The tightening of the belt has been justified by the government’s need to reduce spending and reign in the spiraling debt and stabilize public finances while seeking to put the economy on a recovery path following the devastation by the coronavirus pandemic.

Unpacking Minister Mboweni’s speech:

Mboweni notes that the effects of COVID-19 have been far-reaching and will likely be long-lasting. This as economic output and employment are expected to return to pre-pandemic levels only in 2 years’ time.

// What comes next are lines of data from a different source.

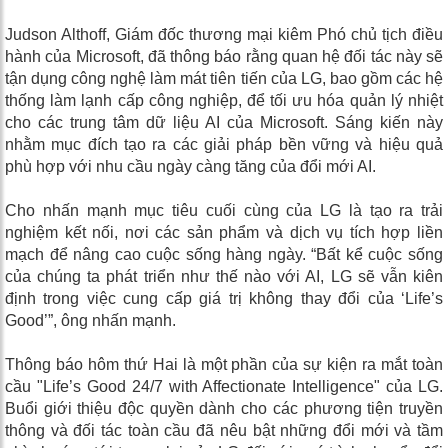
Judson Althoff, Giám đốc thương mại kiêm Phó chủ tịch điều
hành của Microsoft, đã thông báo rằng quan hệ đối tác này sẽ
tận dụng công nghệ làm mát tiên tiến của LG, bao gồm các hệ
thống làm lạnh cấp công nghiệp, để tối ưu hóa quản lý nhiệt
cho các trung tâm dữ liệu AI của Microsoft. Sáng kiến ​​này
nhằm mục đích tạo ra các giải pháp bền vững và hiệu quả
phù hợp với nhu cầu ngày càng tăng của đổi mới AI.
Cho nhấn mạnh mục tiêu cuối cùng của LG là tạo ra trải
nghiệm kết nối, nơi các sản phẩm và dịch vụ tích hợp liền
mạch để nâng cao cuộc sống hàng ngày. “Bất kể cuộc sống
của chúng ta phát triển như thế nào với AI, LG sẽ vẫn kiên
định trong việc cung cấp giá trị không thay đổi của ‘Life’s
Good’”, ông nhấn mạnh.
Thông báo hôm thứ Hai là một phần của sự kiện ra mắt toàn
cầu "Life’s Good 24/7 with Affectionate Intelligence" của LG.
Buổi giới thiệu độc quyền dành cho các phương tiện truyền
thông và đối tác toàn cầu đã nêu bật những đổi mới và tầm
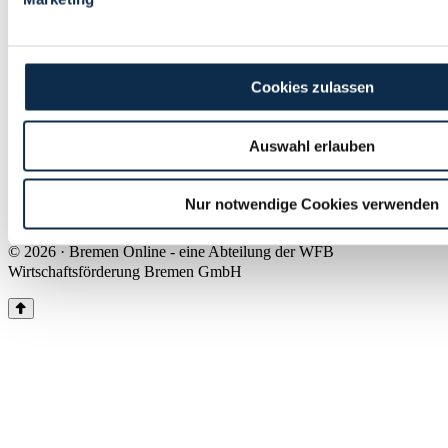
Land Bremen
Instagram
Pinterest
Facebook
Tiktok
Youtube
Impressum & Kontakt
Cookies zulassen
Barrierefreiheit
Produkte & Mediadaten
Presse
Auswahl erlauben
Über uns
Inhaltsübersicht
Nutzungsbedingungen
Nur notwendige Cookies verwenden
Datenschutz
© 2026 · Bremen Online - eine Abteilung der WFB
Wirtschaftsförderung Bremen GmbH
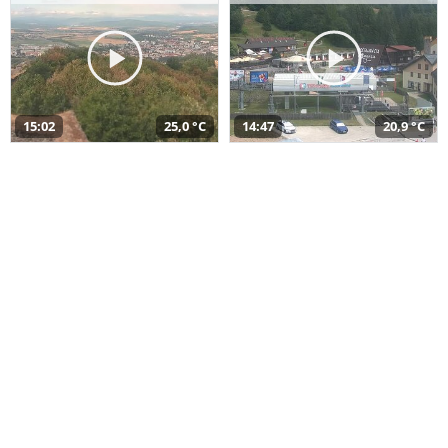
15:02
25,0 °C
14:47
20,9 °C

The performance of various economic sectors is undermined by unreliable electricity supply and weak public investment.

The Minister did not announce any major new tax proposals as SABC’s Mbalenhle Mthethwa reports from parliament:

Cost of doing business

The government plans to turn around the economy include reducing the cost of doing business to encourage private sector investments to promote economic growth and job creation.

Mboweni says the composition of spending will shift from consumption to capital investment.

“Our R6.2 trillion spending envelope over the Medium-Term Expenditure Framework gives expression to the Economic Reconstruction and Recovery Plan. This is not an austerity Budget. Our fastest-growing area of spending is our investment in the future-capital payments.”

3.3% growth expected 

Government expects the economy to grow by 3.3% this year, from a contraction of 7.2% last year, with confidence and investments in the economy at low levels, government says it plans to make things better by removing structural constraints that obstruct growth.

The minister says in the short term, structural reforms to promote economic recovery will focus on speeding up the expansion of electricity generation, creating jobs, rolling out infrastructure and supporting manufacturing and beneficiation.

Risks to growth include new waves of infections and the associated disruptions to economic activity.

Mboweni says there is a threat of a debt spiral if urgent steps are not taken to stabilize government finances. Government debt now stands at 80% of GDP and it’s expected to increase to 82% of GDP next year.

Government-guaranteed debts of state-owned companies are also expected to grow and interest paid on debt also remains a concern. It’s hoped the mass COVID-19 vaccine rollout will help boost economic recovery.